** Records for the task follows **
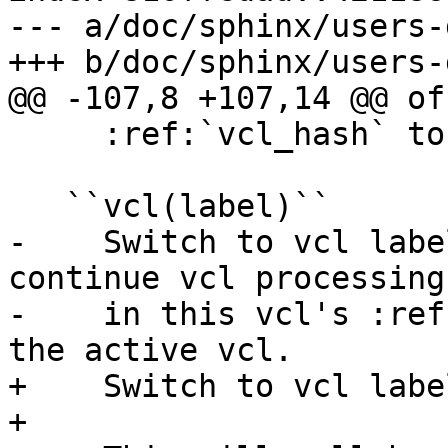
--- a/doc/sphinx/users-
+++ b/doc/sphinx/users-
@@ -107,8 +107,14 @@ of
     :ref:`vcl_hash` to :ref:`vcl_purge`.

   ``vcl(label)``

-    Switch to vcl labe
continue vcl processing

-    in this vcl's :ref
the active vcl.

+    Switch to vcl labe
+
** End of Records for the task **
** Records for the task follows **
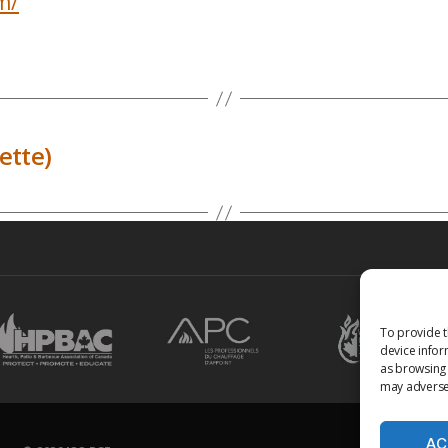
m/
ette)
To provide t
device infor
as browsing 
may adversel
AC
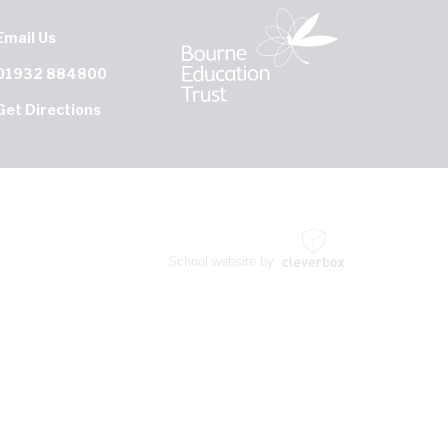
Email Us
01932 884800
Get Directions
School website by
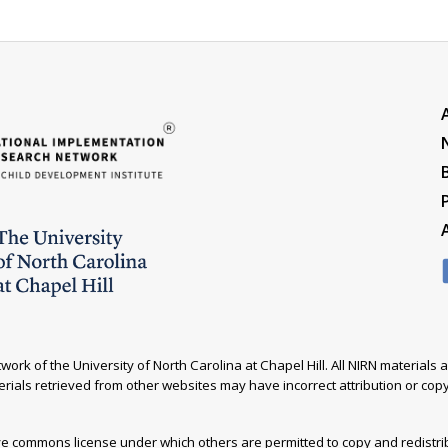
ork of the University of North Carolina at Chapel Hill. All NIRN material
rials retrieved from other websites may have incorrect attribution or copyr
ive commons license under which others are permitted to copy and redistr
** End of Records for the task **
## Required work
Where a line in the records above includes the string "sphinx", show it.

## Task solution
--- a/doc/sphinx/users-
+++ b/doc/sphinx/users-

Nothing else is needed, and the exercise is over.